Anyone who’s spent time in London will have fond memories of lazy Sundays spent in the pub, slowly working your way through your favourite paper. Call me odd, but my favourite London memory came regular as clockwork two days earlier – Friday was the day The Economist popped through my front door, guaranteeing a week’s worth of high quality and thought provoking reading.

Those warm memories came flooding back earlier this week when I came across this piece of sponsored content from Hewlett Packard and The Economist’s Intelligence unit. It aligns perfectly with much of this blog’s thinking over the last twelve months. Please take time to read the piece in its entirety – it will be a well-rewarded investment. Here’s my summary:

  1. Create the end-game business model… this is similar to what I have been saying here, here and here
  2. Do your gap analysis and strength assessment… ditto to my above comment
  3. Execute – this is your vehicle for digital change
  4. Define your optimal IT architecture
  5. Run a legacy technology audit
  6. Build out the IT architecture
  7. Create and set a data security strategy
  8. Maintain security during your transformation
  9. Transformation is an opportunity… Remember, value is always temporary…. recognising that can be scary or it can fill you with excitement at the endless possibility. It’s your choice,

The Economist

Outside the nine steps the piece also has several key insights, again very much in line with our blog discussions.

  • Accelerate the timeline for disruption. or as I have been saying someone, somewhere is already figuring out how to disrupt you.

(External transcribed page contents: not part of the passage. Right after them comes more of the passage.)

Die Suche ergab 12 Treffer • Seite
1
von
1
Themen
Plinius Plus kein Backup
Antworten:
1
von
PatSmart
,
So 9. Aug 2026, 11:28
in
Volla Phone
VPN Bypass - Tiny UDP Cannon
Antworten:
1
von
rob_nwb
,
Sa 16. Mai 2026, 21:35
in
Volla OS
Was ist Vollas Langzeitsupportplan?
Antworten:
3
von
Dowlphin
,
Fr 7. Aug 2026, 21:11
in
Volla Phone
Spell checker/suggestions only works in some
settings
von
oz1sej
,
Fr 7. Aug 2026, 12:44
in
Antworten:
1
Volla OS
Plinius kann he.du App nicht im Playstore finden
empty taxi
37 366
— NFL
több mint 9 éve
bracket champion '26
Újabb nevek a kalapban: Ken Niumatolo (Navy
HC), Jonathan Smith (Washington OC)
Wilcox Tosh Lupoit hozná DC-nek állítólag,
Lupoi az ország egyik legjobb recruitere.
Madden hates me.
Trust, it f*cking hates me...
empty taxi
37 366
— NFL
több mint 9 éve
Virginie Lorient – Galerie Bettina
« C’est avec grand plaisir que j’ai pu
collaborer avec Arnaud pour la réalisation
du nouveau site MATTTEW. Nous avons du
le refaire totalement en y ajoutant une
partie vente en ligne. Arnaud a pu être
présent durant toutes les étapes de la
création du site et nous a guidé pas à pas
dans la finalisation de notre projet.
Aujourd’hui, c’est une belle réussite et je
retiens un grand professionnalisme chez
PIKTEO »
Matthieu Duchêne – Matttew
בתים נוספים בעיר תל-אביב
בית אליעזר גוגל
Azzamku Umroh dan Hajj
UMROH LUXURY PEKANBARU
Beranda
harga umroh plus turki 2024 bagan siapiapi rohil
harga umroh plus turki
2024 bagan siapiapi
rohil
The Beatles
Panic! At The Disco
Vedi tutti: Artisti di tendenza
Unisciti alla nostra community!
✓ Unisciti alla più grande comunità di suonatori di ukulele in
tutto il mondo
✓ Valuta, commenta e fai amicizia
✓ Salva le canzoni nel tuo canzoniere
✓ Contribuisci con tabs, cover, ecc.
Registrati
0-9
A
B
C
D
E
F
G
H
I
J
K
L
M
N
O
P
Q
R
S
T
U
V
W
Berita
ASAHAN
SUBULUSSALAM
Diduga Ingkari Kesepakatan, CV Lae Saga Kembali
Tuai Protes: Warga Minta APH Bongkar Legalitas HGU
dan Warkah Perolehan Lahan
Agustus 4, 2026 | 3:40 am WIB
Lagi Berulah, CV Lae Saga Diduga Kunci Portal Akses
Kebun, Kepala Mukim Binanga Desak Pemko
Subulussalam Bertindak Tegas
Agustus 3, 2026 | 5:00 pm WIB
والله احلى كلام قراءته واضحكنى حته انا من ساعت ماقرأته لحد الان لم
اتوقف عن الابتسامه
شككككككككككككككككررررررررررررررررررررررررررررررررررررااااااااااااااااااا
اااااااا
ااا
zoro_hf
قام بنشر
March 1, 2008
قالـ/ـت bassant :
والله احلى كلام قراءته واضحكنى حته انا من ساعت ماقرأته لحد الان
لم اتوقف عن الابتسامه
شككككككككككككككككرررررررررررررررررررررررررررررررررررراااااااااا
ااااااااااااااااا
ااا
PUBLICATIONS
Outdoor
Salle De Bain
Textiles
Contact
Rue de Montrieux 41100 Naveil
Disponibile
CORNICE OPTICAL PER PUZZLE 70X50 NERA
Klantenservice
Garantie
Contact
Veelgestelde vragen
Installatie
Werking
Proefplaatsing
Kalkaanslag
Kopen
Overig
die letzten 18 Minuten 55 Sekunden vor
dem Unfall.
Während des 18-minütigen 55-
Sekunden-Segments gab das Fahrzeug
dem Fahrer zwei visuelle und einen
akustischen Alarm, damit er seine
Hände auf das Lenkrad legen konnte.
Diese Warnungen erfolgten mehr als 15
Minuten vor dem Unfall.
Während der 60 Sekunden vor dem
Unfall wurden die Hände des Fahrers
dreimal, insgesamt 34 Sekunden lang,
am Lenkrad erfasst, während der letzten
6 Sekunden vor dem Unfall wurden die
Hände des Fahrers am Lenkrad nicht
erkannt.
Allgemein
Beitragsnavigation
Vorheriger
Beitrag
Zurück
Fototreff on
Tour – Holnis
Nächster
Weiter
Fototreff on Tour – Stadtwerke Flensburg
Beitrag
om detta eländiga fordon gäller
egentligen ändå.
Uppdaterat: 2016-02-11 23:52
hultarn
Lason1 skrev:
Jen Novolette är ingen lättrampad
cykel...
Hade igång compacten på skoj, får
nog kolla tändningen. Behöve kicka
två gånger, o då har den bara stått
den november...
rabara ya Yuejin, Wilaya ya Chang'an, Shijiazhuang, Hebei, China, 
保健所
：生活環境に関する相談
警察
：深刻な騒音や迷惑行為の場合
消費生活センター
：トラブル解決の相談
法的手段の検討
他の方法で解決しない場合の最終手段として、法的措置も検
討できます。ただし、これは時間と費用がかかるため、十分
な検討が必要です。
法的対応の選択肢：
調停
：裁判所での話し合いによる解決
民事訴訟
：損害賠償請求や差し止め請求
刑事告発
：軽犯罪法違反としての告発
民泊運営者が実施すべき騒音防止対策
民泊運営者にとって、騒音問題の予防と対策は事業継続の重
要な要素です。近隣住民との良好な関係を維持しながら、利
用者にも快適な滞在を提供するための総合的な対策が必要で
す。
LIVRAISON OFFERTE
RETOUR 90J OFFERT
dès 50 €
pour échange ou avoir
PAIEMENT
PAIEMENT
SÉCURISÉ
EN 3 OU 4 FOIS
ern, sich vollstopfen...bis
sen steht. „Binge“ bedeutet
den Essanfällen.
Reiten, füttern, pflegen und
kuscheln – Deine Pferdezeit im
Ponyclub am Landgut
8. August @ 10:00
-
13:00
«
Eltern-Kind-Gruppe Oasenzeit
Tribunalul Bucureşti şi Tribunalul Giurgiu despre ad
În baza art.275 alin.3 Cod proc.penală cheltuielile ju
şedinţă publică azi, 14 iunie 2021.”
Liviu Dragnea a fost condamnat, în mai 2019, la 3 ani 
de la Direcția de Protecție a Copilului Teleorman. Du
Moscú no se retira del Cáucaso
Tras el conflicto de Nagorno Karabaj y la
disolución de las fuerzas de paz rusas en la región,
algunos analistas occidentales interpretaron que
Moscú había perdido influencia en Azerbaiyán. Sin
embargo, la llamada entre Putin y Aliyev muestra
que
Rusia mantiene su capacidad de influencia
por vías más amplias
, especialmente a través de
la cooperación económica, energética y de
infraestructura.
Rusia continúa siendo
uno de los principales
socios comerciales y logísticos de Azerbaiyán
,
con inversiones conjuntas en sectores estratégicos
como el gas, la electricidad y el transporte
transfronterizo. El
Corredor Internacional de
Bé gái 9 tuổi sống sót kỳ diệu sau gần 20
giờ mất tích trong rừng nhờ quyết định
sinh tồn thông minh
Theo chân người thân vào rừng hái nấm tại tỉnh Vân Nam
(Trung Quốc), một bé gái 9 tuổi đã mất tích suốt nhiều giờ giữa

The agility of the new disruptors and the potential agility of your competitors mean that digital transformation cannot be business as usual. Most business transformations should take place between six and 12 months

  • Co-opt the insurgents. Absorbing your most potent digital competitors can bring a ready-made business model, culture, and employees into your enterprise. This leads to some important secondary considerations that are worth you thinking about:
    • How do I best set up a ventures/incubator model?
    • What privileged assets do I have? How can I leverage these to acquire or to drive JV with other insurgent start-ups in the name of driving growth? Media is a good place to see this in action… “advertising for equity” or “air for share”
  • Select and engage strong partners. Does your current team really have the capability and capacity to create a new business? How do you leverage outside help to bring fresh thinking and speed up this process?

Key Takeaway

As the Chinese proverb goes “The best time to plant a tree was 20 years ago. The second best time is now”. The best time to disrupt your business was yesterday. The second best time is today.